The article itself is well worth a read as it discusses the concept of a project being like a spring:

". . when confronted with increasing stress over time, these programs react in much the same way a metal spring does when it is pulled with increasing force—that is, they progress though “stretching” and “yielding” phases before failing entirely. In engineering, this is known as the “stress-strain curve,” and the length of each stage varies widely by material."

They also quote some statistics which are frightening in themselves but not really surprising: "Recent studies, for example, suggest that nearly 60% of all corporate Six Sigma initiatives fail to yield the desire results." This is worrying considering the amount of money and effort that large corporations are 'wasting' on these Six Sigma efforts.

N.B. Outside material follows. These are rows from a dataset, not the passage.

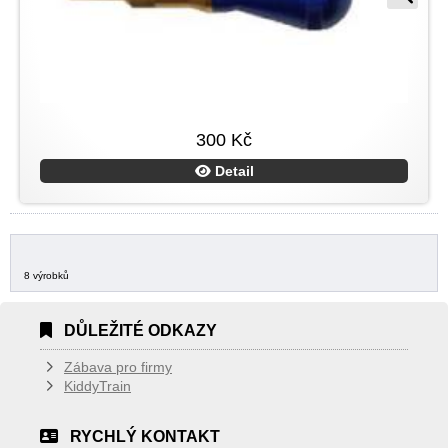
300 Kč
Detail
8 výrobků
DŮLEŽITÉ ODKAZY
Zábava pro firmy
KiddyTrain
RYCHLÝ KONTAKT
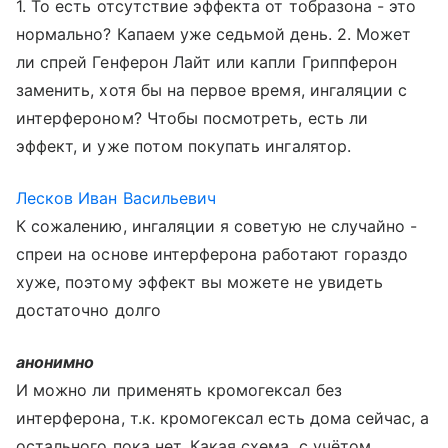
1. То есть отсутствие эффекта от тобразона - это
нормально? Капаем уже седьмой день. 2. Может
ли спрей Генферон Лайт или капли Гриппферон
заменить, хотя бы на первое время, ингаляции с
интерфероном? Чтобы посмотреть, есть ли
эффект, и уже потом покупать ингалятор.
Лесков Иван Васильевич
К сожалению, ингаляции я советую не случайно -
спреи на основе интерферона работают гораздо
хуже, поэтому эффект вы можете не увидеть
достаточно долго
анонимно
И можно ли применять кромогексал без
интерферона, т.к. кромогексал есть дома сейчас, а
остального пока нет. Какая схема, с учётом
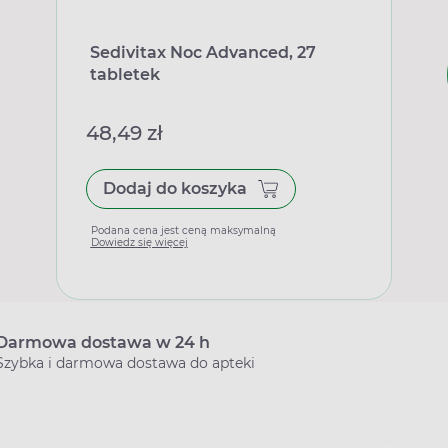
Sedivitax Noc Advanced, 27
tabletek
48,49 zł
Dodaj do koszyka
Podana cena jest ceną maksymalną
Dowiedz się więcej
Darmowa dostawa w 24 h
Szybka i darmowa dostawa do apteki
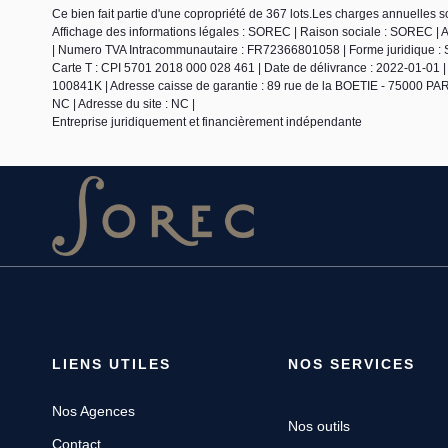
Ce bien fait partie d'une copropriété de 367 lots.Les charges annuelles 
Affichage des informations légales : SOREC | Raison sociale : SOREC | 
| Numero TVA Intracommunautaire : FR72366801058 | Forme juridique : SA
Carte T : CPI 5701 2018 000 028 461 | Date de délivrance : 2022-01-01 | L
100841K | Adresse caisse de garantie : 89 rue de la BOETIE - 75000 PARI
NC | Adresse du site : NC |
Entreprise juridiquement et financièrement indépendante
LIENS UTILES
NOS SERVICES
Nos Agences
Nos outils
Contact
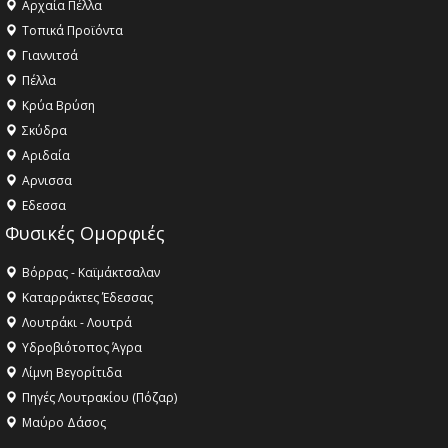
Αρχαία Πέλλα
Τοπικά Προϊόντα
Γιαννιτσά
Πέλλα
Κρύα Βρύση
Σκύδρα
Αριδαία
Aρνισσα
Eδεσσα
Φυσικές Ομορφιές
Βόρρας - Καϊμάκτσαλαν
Καταρράκτες Έδεσσας
Λουτράκι - Λουτρά
Υδροβιότοπος Άγρα
Λίμνη Βεγορίτιδα
Πηγές Λουτρακίου (Πόζαρ)
Μαύρο Δάσος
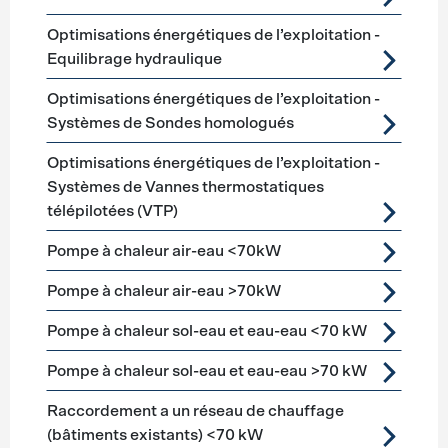
Optimisations énergétiques de l’exploitation -
Equilibrage hydraulique
Optimisations énergétiques de l’exploitation -
Systèmes de Sondes homologués
Optimisations énergétiques de l’exploitation -
Systèmes de Vannes thermostatiques
télépilotées (VTP)
Pompe à chaleur air-eau <70kW
Pompe à chaleur air-eau >70kW
Pompe à chaleur sol-eau et eau-eau <70 kW
Pompe à chaleur sol-eau et eau-eau >70 kW
Raccordement a un réseau de chauffage
(bâtiments existants) <70 kW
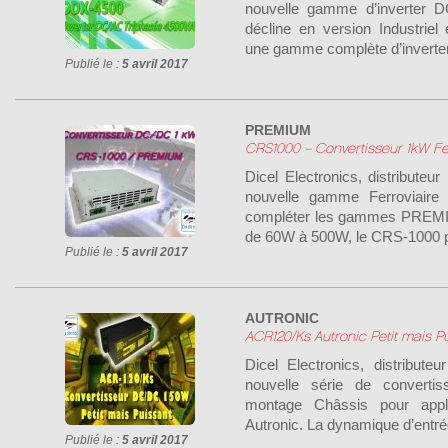
nouvelle gamme d’inverter 
décline en version Industrie
une gamme complète d’inverter
Publié le :
5 avril 2017
PREMIUM
CRS1000 – Convertisseur 1kW Fer
Dicel Electronics, distribut
nouvelle gamme Ferroviaire 
compléter les gammes PREMIU
de 60W à 500W, le CRS-1000 p
Publié le :
5 avril 2017
AUTRONIC
ACR120/Ks Autronic Petit mais P
Dicel Electronics, distribute
nouvelle série de conver
montage Châssis pour appli
Autronic. La dynamique d’entré
Publié le :
5 avril 2017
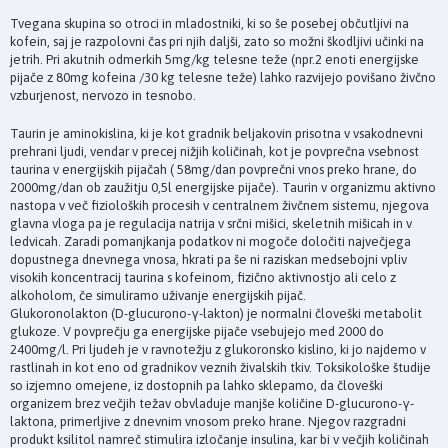
Tvegana skupina so otroci in mladostniki, ki so še posebej občutljivi na
kofein, saj je razpolovni čas pri njih daljši, zato so možni škodljivi učinki na
jetrih. Pri akutnih odmerkih 5mg/kg telesne teže (npr.2 enoti energijske
pijače z 80mg kofeina /30 kg telesne teže) lahko razvijejo povišano živčno
vzburjenost, nervozo in tesnobo.
Taurin je aminokislina, ki je kot gradnik beljakovin prisotna v vsakodnevni
prehrani ljudi, vendar v precej nižjih količinah, kot je povprečna vsebnost
taurina v energijskih pijačah ( 58mg/dan povprečni vnos preko hrane, do
2000mg/dan ob zaužitju 0,5l energijske pijače). Taurin v organizmu aktivno
nastopa v več fizioloških procesih v centralnem živčnem sistemu, njegova
glavna vloga pa je regulacija natrija v srčni mišici, skeletnih mišicah in v
ledvicah. Zaradi pomanjkanja podatkov ni mogoče določiti največjega
dopustnega dnevnega vnosa, hkrati pa še ni raziskan medsebojni vpliv
visokih koncentracij taurina s kofeinom, fizično aktivnostjo ali celo z
alkoholom, če simuliramo uživanje energijskih pijač.
Glukoronolakton (D-glucurono-γ-lakton) je normalni človeški metabolit
glukoze. V povprečju ga energijske pijače vsebujejo med 2000 do
2400mg/l. Pri ljudeh je v ravnotežju z glukoronsko kislino, ki jo najdemo v
rastlinah in kot eno od gradnikov veznih živalskih tkiv. Toksikološke študije
so izjemno omejene, iz dostopnih pa lahko sklepamo, da človeški
organizem brez večjih težav obvladuje manjše količine D-glucurono-γ-
laktona, primerljive z dnevnim vnosom preko hrane. Njegov razgradni
produkt ksilitol namreč stimulira izločanje insulina, kar bi v večjih količinah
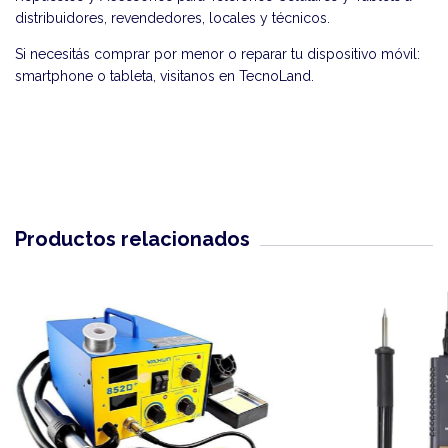
distribuidores, revendedores, locales y técnicos.
Si necesitás comprar por menor o reparar tu dispositivo móvil:
smartphone o tableta, visitanos en
TecnoLand
.
Productos relacionados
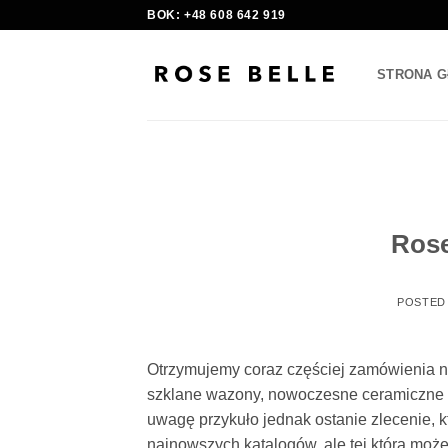
Skip
BOK: +48 608 642 919
to
content
STRONA 
Rose
POSTED
Otrzymujemy coraz częściej zamówienia na
szklane wazony, nowoczesne ceramiczne mi
uwagę przykuło jednak ostanie zlecenie, kt
najnowszych katalogów, ale tej którą mo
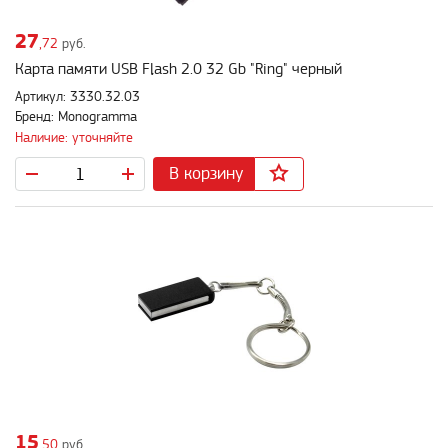
27
,72
руб.
Карта памяти USB Flash 2.0 32 Gb "Ring" черный
Артикул: 3330.32.03
Бренд: Monogramma
Наличие: уточняйте
В корзину
15
,50
руб.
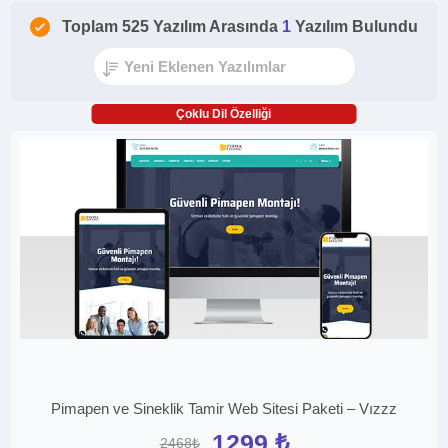
Toplam 525 Yazılım Arasında
1
Yazılım Bulundu
Çoklu Dil Özelliği
Pimapen ve Sineklik Tamir Web Sitesi Paketi – Vızzz
1299 ₺
2468₺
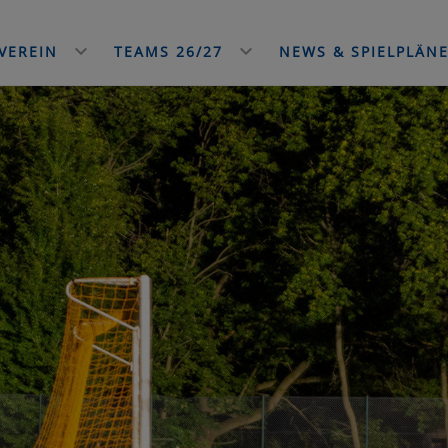
VEREIN
TEAMS 26/27
NEWS & SPIELPLÄN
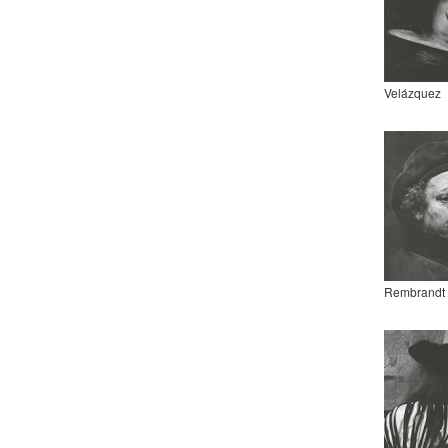
Velázquez
Rembrandt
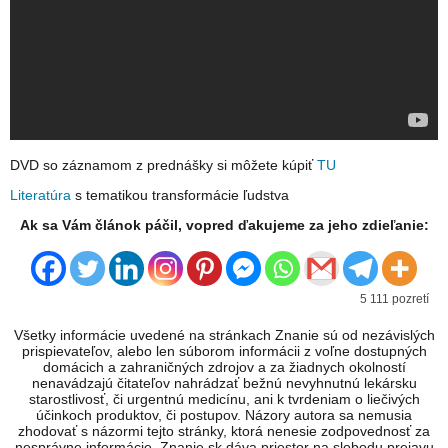
DVD so záznamom z prednášky si môžete kúpiť
TU
Literatúra
s tematikou transformácie ľudstva
Ak sa Vám článok páčil, vopred ďakujeme za jeho zdieľanie:
5 111 pozretí
Všetky informácie uvedené na stránkach Znanie sú od nezávislých
prispievateľov, alebo len súborom informácii z voľne dostupných
domácich a zahraničných zdrojov a za žiadnych okolností
nenavádzajú čitateľov nahrádzať bežnú nevyhnutnú lekársku
starostlivosť, či urgentnú medicínu, ani k tvrdeniam o liečivých
účinkoch produktov, či postupov. Názory autora sa nemusia
zhodovať s názormi tejto stránky, ktorá nenesie zodpovednosť za
nesprávne informácie. Znanie.sk dáva priestor na slobodu prejavu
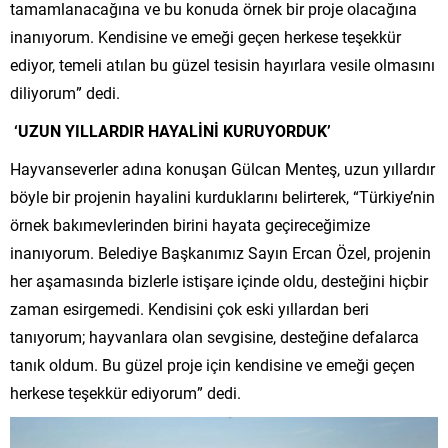
tamamlanacağına ve bu konuda örnek bir proje olacağına
inanıyorum. Kendisine ve emeği geçen herkese teşekkür
ediyor, temeli atılan bu güzel tesisin hayırlara vesile olmasını
diliyorum” dedi.
‘UZUN YILLARDIR HAYALİNİ KURUYORDUK’
Hayvanseverler adına konuşan Gülcan Menteş, uzun yıllardır
böyle bir projenin hayalini kurduklarını belirterek, “Türkiye’nin
örnek bakımevlerinden birini hayata geçireceğimize
inanıyorum. Belediye Başkanımız Sayın Ercan Özel, projenin
her aşamasında bizlerle istişare içinde oldu, desteğini hiçbir
zaman esirgemedi. Kendisini çok eski yıllardan beri
tanıyorum; hayvanlara olan sevgisine, desteğine defalarca
tanık oldum. Bu güzel proje için kendisine ve emeği geçen
herkese teşekkür ediyorum” dedi.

I fully recommend reading this article - even if for no other reason than to understand that Six Sigma is merely a tool to help solve problems rather than a solution in itself

Let me know if it throws up any blinding 'Ah ha's for you. If you would like a copy of the book then please click the link below.

Any process blogger who would like a free copy of the book for a published review on their blog please contact me to discuss or leave a comment

Reminder: 'The Perfect Process Project Second Edition' is now available. Don't miss the chance to get this valuable insight into how to make business processes work for you.

Click this link and follow the instructions to get this book.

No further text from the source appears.